Van Wormer added that Wilson helped countless would-be town supervisors, county clerks, treasurers and county judges achieve their political goals.
“It brought up their political careers by having a man like Lew Wilson help their campaigns,” he said. “He was someone that if anyone needed counseling or discussion on any issues, he was always there.”
Village of Schoharie Supervisor Chris Tague, who serves as vice chair of the Schoharie County Republican Committee, said Wilson was a father figure to him and a trusted mentor inside and outside politics.
“I spent a lot of time with him, from probably 5 or 6 years old up until the time of his death,” said Tague. “He was a gentle giant, he never raised his voice. He wasn’t a man of many words but he got stuff done.”
Tague said Wilson was one of his father’s best friends, and the two had a relationship that endured a significant political scandal in the Tague family. Tague said Wednesday that his father had a gambling addiction, and was convicted for using money in accounts that were under his control during his time as Schoharie County Treasurer.
The day his father turned himself in, Tague said, he went to Wilson’s office and said he wanted out of politics.
“He looked at me, and told me I’m talented and that one day he wasn’t going to be here anymore,” said Tague. “And he wanted me to continue his legacy and the work that we did together.”
Tague continued that in politics there’s sometimes a tendency to shun those associated with scandal, but Wilson did just the opposite.
“I wouldn’t be who I am today if it wasn’t for him,” said Tague. “When my father got in trouble it didn’t matter to Lew. He was one of my father’s best friends, he took care of my mother and my brother and I.”
Tague added that Wilson had a significant and powerful group of friends in Washington, and had a personal relationship with Richard Nixon. He was also friends with Gerald Ford, and knew both George H.W. Bush and George W. Bush. He and Bobbie once stayed in the White House as guests of Ronald and Nancy Reagan, Tague said.
He never bragged about his Washington connections though, said Tague, and one would never know about them unless they visited Wilson’s office.

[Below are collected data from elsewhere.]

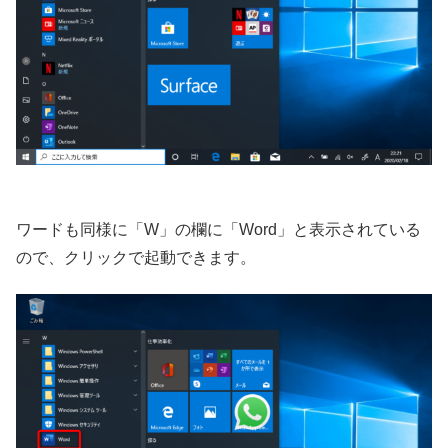
ワードも同様に「W」の欄に「Word」と表示されている
ので、クリックで起動できます。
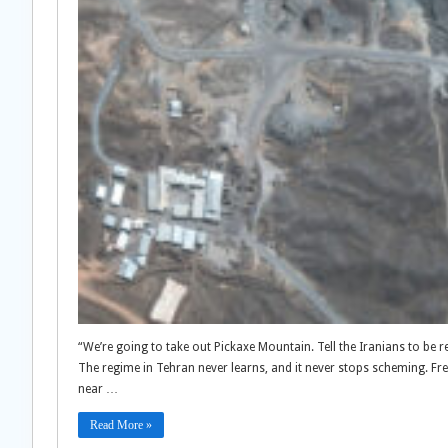
“We’re going to take out Pickaxe Mountain. Tell the Iranians to b
The regime in Tehran never learns, and it never stops scheming. Fres
near …
Read More »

“Although we come from a small town, at the state level, they call him the dean of the county chairs,” said Tague. “We’ve had governors at our [Schoharie GOP Committee] dinners before, and the only reason why was Lew Wilson.”
“He hands down got more Republicans elected than any other chair in the state,” Tague added.
Tague said as vice chair of the county GOP committee, he’ll be assuming Wilson’s post.
“He touched a lot of people’s lives and accomplished a lot. He’s going to be missed, and I can tell you I have seriously, seriously big shoes to fill,” he said. “The only thing I have in my corner is I learned everything from him.”
Tague said for the last 18 months Wilson had been bed-ridden. In the last few weeks his health had deteriorated to the point where he couldn’t receive phone calls or visitors. Langan Funeral Home said he died in his home on Grandview Drive in Cobleskill under the care of his daughters and hospice workers.
Calling hours will be held on Thursday, Sept. 14, from 6-8 p.m., at the Robert A. Guffin Funeral Home (an affiliate of Langan), 108 Chapel St. in Cobleskill. A memorial service will be held the next day, Friday, Sept. 15, at 2 p.m. at the Cobleskill United Methodist Church, 107 Chapel St. in Cobleskill.
Langan Funeral Home said in lieu of flowers, memorial contributions can be made in memory of Wilson to the Catskill Area Hospice, 542 Main St. in Oneonta.